Filter the data so that you only have observations from September 2016 (how do you filter on multiple criteria at once? Look at the documentation!). Save it to a new dataframe called vehicle_sept16. Check that you’ve done it correctly with head() and dim().

Sometimes, I have more columns in my data than I need. I can choose a few columns, and assign it to a new dataset. First, I get the variable names:

names(vehicle_sept16)
##  [1] "creation_date"                                         
##  [2] "status"                                                
##  [3] "completion_date"                                       
##  [4] "service_request_number"                                
##  [5] "type_of_service_request"                               
##  [6] "license_plate"                                         
##  [7] "vehicle_make_model"                                    
##  [8] "vehicle_color"                                         
##  [9] "current_activity"                                      
## [10] "most_recent_action"                                    
## [11] "how_many_days_has_the_vehicle_been_reported_as_parked_"
## [12] "street_address"                                        
## [13] "zip_code"                                              
## [14] "x_coordinate"                                          
## [15] "y_coordinate"                                          
## [16] "ward"                                                  
## [17] "police_district"                                       
## [18] "community_area"                                        
## [19] "ssa"                                                   
## [20] "latitude"                                              
## [21] "longitude"                                             
## [22] "location"                                              
## [23] "location_address"                                      
## [24] "location_city"                                         
## [25] "location_state"                                        
## [26] "location_zip"

Then, I extend the code I wrote above:

vehicle_final <- vehicle_sept16 %>% 
  select(location_address, zip_code)

Or, I can even get rid of the intermediate vehicle_sept16 object!

vehicle_final <- vehicle_data %>% 
  filter(year(creation_date) == 2016,
         month(creation_date) == 9) %>% 
  select(location_address, zip_code)

The columns I selected aren’t going to be that useful in terms of performing spatial analysis. Why? Because they’re human understandings of where something is. In order for a computer to understand how to map something. I need something a bit more specific. If that’s all I had, I’d need to geocode my addresses, but thankfully I already have two columns in there with the information I need.

Challenge

What columns am I interested in? Replace the column names with the proper ones.

I can also rename my columns as I select them, for easier typing in the future.

vehicle_final <- vehicle_data %>% 
  filter(year(creation_date) == 2016,
         month(creation_date) == 9) %>% 
  select(comm = community_area,
         lon = longitude,
         lat = latitude)

Great, now that I’ve narrowed down my dataset, I can convert it into a spatial format accepted by R! (Note: it’s quite normal to need to clean and prepare your data before using it for spatial analysis.

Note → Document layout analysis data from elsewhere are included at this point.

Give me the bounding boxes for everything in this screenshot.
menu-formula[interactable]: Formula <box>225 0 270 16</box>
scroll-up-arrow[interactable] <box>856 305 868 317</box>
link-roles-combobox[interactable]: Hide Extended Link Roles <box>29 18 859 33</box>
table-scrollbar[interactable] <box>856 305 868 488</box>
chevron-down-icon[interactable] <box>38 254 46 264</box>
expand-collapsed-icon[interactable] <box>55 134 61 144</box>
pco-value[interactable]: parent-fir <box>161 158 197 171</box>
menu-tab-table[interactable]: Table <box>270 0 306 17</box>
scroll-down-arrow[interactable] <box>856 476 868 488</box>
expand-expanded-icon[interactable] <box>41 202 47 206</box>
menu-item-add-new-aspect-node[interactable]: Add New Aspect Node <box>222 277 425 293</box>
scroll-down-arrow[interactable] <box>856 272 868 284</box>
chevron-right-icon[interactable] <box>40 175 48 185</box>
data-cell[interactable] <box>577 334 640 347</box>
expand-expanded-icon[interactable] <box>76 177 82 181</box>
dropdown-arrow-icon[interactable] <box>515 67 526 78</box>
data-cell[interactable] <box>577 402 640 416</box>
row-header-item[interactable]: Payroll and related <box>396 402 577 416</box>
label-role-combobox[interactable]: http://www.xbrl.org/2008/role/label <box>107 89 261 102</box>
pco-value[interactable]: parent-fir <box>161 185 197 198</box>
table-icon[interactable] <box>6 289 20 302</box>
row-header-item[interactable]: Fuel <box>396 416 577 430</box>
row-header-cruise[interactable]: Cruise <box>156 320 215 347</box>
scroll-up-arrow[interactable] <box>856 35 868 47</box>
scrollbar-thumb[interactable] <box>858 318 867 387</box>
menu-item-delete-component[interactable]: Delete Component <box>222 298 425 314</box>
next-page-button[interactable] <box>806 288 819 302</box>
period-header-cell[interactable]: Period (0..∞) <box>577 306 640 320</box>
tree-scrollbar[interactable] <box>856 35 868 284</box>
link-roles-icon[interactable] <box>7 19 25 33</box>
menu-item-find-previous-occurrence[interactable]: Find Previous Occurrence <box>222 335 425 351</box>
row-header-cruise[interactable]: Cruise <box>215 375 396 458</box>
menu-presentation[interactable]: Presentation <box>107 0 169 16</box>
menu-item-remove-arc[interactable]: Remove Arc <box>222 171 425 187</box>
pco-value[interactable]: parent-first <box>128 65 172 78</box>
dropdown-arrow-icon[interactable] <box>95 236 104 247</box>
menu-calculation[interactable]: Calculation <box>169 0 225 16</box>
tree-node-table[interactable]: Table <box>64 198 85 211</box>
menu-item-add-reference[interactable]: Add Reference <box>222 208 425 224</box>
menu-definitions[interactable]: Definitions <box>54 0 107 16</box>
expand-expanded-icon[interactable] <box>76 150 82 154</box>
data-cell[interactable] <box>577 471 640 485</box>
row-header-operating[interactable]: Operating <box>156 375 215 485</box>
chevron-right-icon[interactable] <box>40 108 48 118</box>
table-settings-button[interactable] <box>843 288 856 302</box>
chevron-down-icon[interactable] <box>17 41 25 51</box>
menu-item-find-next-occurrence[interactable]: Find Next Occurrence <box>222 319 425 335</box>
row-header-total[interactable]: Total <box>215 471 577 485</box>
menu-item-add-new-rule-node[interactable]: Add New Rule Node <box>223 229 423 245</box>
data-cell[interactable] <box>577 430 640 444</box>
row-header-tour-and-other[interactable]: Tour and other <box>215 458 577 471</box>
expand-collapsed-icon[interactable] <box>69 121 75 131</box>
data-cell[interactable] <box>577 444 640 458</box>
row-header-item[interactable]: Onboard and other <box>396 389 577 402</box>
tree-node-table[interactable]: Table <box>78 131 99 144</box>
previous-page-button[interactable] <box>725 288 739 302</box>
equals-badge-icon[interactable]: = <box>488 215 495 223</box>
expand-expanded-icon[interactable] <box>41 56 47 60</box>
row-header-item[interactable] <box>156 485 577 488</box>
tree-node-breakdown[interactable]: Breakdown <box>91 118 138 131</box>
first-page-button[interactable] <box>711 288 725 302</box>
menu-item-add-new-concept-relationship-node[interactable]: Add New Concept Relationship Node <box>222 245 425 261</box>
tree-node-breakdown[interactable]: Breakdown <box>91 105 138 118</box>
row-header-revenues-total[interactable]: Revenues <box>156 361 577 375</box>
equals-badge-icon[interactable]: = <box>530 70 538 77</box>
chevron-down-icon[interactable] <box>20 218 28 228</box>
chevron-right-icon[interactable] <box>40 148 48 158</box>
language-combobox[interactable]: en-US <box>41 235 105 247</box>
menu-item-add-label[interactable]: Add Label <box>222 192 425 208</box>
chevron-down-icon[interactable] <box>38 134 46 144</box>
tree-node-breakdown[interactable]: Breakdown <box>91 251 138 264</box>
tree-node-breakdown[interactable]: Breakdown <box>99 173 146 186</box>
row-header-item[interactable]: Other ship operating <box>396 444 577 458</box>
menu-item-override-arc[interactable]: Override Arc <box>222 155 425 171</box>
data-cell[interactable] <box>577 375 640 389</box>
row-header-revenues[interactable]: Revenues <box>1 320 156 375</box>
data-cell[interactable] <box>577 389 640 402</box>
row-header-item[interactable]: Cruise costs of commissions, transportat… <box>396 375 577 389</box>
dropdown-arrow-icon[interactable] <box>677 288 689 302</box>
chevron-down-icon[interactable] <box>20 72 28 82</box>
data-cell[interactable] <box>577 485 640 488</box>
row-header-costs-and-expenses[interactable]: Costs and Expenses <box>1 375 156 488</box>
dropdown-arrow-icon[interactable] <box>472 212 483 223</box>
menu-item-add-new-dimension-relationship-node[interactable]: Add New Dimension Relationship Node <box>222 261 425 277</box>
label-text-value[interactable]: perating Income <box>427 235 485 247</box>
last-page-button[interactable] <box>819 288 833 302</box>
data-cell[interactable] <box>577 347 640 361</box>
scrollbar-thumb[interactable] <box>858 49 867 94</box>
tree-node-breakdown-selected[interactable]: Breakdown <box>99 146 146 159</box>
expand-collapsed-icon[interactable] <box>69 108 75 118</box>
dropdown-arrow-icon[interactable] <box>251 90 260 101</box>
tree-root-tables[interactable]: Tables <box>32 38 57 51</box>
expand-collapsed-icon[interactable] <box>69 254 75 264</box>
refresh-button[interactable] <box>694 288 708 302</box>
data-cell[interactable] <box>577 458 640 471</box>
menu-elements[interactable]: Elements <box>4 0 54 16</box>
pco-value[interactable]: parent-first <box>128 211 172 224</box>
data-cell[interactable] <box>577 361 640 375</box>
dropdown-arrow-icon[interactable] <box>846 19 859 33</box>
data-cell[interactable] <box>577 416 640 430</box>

That’s a big part of the data analysis workflow.)

12.6 Spatial data time - my favorite part!

The workhouse of the modern R spatial toolkit is the sf package. I love it a lot.

To convert a table/CSV with latitude and longitude into an sf format, we use the st_as_sf() function, which has a few arguments.

vehicle_points <- st_as_sf(vehicle_final, 
                          coords = c("lon", "lat"), 
                          crs = 4326, 
                          agr = "constant")

Uh oh, what happened? I got the following error: Error in st_as_sf.data.frame(vehicle_final, coords = c("lon", "lat"), : missing values in coordinates not allowed.

Challenge

I can’t have missing values in my longitude or latitude values! Can you write a filter() statement with the is.na() function to remove the missing lon and lat points from vehicle_final? Save it to vehicle_coord, and check your work with dim()

Let’s try again…

vehicle_points <- st_as_sf(vehicle_coord, 
                          coords = c("lon", "lat"), 
                          crs = 4326, 
                          agr = "constant")

Challenge

Check the class() of your new vehicle_points object. Call the plot() function on it! Also call the st_crs() function on it.

12.7 On your own

Challenge

Can you work through the tutorial here to import spatial data that’s not in data frame format? Stop once you’ve plotted the areas.

12.8 Very important concepts: projection, and spatial join

Two of the most important spatial concepts are projections, and spatial joins (not to be confused with attribute joins). You can read Luc’s notes to understand what’s going on, but here are two graphics to explain what’s going on.

The two key functions you need to know are:

  • st_transform()
  • st_join()

Good luck with the rest of the tutorial!